Le statut des paysans

Comme il y a le plus souvent séparation entre propriété et exploitation, c’est le métayage qui domine. Pour la délimitation des récoltes, on tient compte de plusieurs éléments : propriété du sol, eau, semence, attelage et travail. Dans le contrat de muzara’a, il y a partage de la récolte en fonction de l’apport de chacun des contractants : par exemple, le métayer qui n’apportait que son travail ne recevait que le cinquième (khammes). Dans le contrat de musaqat qui concerne les terres irriguées, la part du métayer est plus importante, car son travail nécessite de l’attention. Le contrat de mugharasa concerne les terres à planter d’arbres fruitiers.

La production agricole

Elle fut stimulée par l’appel des grandes agglomérations et par la demande des milieux aristocratiques. Les produits végétaux dominent nettement, car la nourriture des sédentaires méditerranéens et orientaux est essentiellement végétarienne, à base de céréales, de fruits et de légumes. Le blé tient la première place parmi les céréales, et les greniers à blé restent les mêmes que dans l’Antiquité (Égypte, Irak,Maghreb). Ce qui est nouveau à l’époque abbasside, c’est l’extension considérable de la culture du riz effectuée dans toutes les régions chaudes et humides : dans le bas Irak, au Khurasan, en Égypte et sur les bords du Jourdain, en Palestine. La paille de riz servait à la confection des nattes, paniers, etc.

L’huile d’olive était aussi une des bases alimentaires, mais elle était réservée aux riches, tandis que les pauvres devaient se contenter d’huile de sésame (Irak), de rave, de colza, de lin ou de ricin (Égypte). Les oliviers de Syrie et de Palestine alimentaient l’Égypte et l’Ara¬bie. Avec l’islam, on pouvait s’attendre à un recul de la viticulture ; il n’en fut rien : elle resta au contraire très pratiquée en Syrie, en Palestine et en Égypte. Le pal¬mier-dattier, arbre de Mésopotamie, s’est beaucoup répandu avec la conquête. Les bananes d’Égypte étaient réputées. La canne à sucre, introduite depuis l’Inde avant l’islam, s’est étendue dans le bas Irak, en Syrie, en Palestine et en Égypte, surtout à l’époque des Fatimides.

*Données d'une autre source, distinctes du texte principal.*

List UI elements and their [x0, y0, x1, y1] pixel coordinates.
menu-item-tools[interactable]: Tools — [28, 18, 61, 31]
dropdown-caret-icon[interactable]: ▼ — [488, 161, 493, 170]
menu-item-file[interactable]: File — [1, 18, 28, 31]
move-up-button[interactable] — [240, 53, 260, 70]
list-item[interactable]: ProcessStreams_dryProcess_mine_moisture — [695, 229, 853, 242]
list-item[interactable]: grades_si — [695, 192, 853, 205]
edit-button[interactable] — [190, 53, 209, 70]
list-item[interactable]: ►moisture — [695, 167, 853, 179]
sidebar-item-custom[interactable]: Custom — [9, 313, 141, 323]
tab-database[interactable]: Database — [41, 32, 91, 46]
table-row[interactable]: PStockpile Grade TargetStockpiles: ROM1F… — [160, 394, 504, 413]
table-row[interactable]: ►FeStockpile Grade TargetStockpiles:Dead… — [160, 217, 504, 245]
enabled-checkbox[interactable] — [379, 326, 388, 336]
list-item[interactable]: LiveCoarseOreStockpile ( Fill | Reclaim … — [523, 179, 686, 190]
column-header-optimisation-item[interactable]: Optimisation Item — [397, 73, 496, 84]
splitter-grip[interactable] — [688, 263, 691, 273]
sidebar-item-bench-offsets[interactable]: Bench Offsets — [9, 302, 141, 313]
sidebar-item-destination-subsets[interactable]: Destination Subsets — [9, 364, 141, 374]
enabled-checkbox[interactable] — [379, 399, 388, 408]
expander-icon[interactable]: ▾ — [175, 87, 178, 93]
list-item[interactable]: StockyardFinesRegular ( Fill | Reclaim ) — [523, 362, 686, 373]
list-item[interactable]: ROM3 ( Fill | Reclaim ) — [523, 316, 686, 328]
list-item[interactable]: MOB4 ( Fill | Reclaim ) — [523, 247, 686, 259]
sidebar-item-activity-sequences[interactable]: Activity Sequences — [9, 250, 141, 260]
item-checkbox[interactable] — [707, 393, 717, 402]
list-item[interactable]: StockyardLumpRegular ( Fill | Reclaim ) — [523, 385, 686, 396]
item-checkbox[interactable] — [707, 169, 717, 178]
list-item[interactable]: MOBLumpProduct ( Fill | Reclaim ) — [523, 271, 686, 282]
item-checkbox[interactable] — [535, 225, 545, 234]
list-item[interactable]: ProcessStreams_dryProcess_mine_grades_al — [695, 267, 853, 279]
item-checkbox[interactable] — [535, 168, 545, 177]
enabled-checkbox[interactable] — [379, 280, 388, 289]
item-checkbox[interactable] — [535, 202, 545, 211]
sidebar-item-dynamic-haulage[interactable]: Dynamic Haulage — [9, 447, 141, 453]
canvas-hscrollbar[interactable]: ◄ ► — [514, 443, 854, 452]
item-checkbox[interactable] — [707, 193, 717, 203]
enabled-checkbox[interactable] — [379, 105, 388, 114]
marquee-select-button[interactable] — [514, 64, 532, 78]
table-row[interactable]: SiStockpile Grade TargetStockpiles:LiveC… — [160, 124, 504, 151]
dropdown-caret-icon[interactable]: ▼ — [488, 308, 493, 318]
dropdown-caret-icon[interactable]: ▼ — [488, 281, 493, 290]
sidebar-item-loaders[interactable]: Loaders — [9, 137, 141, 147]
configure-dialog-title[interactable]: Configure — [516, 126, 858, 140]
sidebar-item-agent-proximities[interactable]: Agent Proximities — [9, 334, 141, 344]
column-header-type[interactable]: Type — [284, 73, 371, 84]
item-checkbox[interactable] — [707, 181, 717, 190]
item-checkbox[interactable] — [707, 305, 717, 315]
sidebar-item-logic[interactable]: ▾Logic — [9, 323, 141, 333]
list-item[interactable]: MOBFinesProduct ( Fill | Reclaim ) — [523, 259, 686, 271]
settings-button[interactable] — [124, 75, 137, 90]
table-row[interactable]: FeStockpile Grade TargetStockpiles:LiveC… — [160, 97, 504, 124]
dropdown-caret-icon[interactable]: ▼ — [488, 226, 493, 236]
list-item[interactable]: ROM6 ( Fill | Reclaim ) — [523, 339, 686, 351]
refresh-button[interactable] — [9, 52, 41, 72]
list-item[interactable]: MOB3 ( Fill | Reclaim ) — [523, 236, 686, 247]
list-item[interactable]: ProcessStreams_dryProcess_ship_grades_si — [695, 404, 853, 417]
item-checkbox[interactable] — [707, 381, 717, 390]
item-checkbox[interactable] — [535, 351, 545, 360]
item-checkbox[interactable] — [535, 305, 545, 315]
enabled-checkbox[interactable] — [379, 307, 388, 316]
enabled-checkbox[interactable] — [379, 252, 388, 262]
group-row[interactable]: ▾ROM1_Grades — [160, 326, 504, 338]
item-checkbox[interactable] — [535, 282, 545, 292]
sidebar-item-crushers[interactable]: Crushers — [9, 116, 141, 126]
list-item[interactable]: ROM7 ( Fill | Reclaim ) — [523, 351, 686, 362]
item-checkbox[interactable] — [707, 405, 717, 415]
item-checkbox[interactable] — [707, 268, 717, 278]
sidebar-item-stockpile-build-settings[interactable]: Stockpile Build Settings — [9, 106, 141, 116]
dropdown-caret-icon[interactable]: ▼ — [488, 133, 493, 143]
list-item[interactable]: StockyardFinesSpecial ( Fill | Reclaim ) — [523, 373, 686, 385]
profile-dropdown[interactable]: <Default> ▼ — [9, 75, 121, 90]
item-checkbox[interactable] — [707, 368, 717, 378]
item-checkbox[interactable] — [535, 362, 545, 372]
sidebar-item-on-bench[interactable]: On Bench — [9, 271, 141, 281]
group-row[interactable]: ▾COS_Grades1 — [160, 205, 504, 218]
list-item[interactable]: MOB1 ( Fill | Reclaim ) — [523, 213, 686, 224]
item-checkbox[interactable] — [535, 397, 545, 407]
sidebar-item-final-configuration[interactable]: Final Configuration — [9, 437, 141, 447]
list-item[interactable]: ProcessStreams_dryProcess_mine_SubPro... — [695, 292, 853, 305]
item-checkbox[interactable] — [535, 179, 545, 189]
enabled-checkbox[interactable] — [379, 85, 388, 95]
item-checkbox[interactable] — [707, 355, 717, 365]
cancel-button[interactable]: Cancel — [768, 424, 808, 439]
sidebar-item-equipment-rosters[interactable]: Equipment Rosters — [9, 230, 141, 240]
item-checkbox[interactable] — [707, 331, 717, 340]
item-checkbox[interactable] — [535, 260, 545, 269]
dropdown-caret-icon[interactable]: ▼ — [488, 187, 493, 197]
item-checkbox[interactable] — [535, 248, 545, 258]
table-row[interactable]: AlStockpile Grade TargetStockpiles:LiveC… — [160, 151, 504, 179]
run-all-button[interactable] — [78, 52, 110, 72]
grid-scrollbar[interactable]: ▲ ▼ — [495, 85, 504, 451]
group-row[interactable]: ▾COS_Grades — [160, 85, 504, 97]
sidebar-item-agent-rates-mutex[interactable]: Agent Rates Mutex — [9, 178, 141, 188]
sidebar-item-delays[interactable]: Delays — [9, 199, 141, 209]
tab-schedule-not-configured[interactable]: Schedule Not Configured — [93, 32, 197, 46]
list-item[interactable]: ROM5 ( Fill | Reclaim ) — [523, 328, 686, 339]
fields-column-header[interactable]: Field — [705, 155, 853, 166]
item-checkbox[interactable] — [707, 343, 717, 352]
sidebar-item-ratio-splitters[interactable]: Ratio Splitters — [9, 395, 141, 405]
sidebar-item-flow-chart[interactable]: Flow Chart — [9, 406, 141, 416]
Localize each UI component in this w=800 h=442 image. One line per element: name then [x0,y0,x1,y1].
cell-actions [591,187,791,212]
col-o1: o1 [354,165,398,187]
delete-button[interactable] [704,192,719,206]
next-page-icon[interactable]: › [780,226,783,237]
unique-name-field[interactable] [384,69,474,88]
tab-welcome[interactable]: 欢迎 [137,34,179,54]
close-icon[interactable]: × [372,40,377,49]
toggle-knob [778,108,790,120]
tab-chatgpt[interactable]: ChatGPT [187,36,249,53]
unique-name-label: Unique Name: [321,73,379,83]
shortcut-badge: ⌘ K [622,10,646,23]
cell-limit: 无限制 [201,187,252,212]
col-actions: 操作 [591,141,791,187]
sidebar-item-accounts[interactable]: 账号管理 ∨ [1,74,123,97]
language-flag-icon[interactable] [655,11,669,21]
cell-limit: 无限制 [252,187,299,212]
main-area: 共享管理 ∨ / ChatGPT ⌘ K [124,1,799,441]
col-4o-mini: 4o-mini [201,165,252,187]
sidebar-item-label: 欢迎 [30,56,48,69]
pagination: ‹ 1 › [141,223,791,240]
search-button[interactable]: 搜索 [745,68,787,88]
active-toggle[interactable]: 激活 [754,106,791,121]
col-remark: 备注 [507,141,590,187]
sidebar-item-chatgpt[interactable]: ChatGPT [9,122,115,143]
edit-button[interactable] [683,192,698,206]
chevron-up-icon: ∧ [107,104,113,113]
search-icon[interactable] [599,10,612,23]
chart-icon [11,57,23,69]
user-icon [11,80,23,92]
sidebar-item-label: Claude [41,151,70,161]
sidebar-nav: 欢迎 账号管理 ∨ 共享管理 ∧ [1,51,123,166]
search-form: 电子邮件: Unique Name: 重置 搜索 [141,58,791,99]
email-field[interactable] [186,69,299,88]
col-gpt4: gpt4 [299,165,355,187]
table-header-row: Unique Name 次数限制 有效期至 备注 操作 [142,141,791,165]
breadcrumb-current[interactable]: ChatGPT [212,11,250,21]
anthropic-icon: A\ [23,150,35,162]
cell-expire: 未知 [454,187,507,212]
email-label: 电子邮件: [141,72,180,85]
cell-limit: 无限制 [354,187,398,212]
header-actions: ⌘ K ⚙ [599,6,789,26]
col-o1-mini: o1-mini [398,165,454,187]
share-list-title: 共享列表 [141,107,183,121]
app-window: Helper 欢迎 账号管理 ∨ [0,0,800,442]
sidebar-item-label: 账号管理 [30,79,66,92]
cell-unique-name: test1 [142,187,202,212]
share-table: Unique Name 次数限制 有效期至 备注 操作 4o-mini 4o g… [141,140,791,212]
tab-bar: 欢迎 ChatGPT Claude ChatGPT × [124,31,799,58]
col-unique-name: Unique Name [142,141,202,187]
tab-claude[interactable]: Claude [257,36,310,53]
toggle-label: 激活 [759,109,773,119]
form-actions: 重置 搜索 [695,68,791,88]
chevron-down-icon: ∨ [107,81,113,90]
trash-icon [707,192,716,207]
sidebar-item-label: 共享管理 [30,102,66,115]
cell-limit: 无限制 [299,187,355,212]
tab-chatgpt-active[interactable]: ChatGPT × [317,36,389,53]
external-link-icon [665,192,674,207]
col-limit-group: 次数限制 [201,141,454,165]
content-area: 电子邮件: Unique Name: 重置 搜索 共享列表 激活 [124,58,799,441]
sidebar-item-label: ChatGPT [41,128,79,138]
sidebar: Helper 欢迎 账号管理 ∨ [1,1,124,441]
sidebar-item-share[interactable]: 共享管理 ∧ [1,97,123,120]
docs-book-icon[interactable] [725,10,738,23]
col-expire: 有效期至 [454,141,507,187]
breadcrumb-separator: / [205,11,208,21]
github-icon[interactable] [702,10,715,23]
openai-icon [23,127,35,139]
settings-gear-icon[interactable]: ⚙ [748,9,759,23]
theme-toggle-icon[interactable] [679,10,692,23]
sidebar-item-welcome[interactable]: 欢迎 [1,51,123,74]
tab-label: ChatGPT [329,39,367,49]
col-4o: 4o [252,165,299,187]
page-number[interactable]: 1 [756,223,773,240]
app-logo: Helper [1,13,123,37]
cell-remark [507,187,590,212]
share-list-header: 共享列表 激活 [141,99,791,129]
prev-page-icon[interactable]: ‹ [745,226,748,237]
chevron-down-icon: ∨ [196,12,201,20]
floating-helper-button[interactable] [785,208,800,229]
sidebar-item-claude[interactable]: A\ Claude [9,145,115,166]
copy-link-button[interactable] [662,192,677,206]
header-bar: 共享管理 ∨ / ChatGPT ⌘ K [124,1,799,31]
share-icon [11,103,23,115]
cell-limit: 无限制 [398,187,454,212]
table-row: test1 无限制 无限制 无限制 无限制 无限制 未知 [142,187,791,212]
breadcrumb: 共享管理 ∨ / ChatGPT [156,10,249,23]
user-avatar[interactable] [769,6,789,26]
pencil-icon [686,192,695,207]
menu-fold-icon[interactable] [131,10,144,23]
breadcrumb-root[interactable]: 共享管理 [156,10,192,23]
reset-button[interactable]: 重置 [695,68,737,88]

Le monde musulman produisait une grande variété de fruits et, là encore, la conquête islamique a favorisé l’expansion de certaines variétés, telles que l’abricot. Les agrumes introduits dans le monde musulman à l’époque abbasside se sont répandus lentement. Beaucoup d’espèces seront connues en Europe, grâce aux Croisades. Les plantes aromatiques (fenouil, marjolaine, anis, basilic, cumin, piments) tiennent une place importante.

L’élevage

En ce qui concerne l’élevage, il faut souligner l’importance des animaux, non seulement pour la nourriture ;mais aussi pour la fourniture de matières premières (laine, cuir) et pour le transport : chameaux d’Asie centrale, dromadaires d’Arabie, chevaux turcomongols, petits et très robustes, ou bien pur-sang arabes. Le mouton est élevé partout, alors que dans la catégorie des bovins, c’est l’élevage du buffle qui se développe surtout, dans les marais du bas Irak ou de l’Oronte, en Syrie. Les petits élevages de volaille, de pigeons et d’abeilles étaient très développés, car ils correspondaient à une demande importante. Le miel était même accepté pour le paiement de l’impôt en Iran.

Les classes dirigeantes consommaient en effet en abondance mouton, poules et pigeons dans une nourriture où se côtoyaient des mets très épicés et d’autres très sucrés (pâtisserie). La nourriture du peuple était au contraire très frugale, à base de galette de riz ou de bouillie de blé complétée par des légumes et quelques fruits (dattes, figues). Il est à noter que le porc a complètement disparu de la table des peuples du monde musulman, alors que les Grecs et les Romains l’avaient beaucoup répandu.

Vidéo : Une économie “placée sous le signe du commerce”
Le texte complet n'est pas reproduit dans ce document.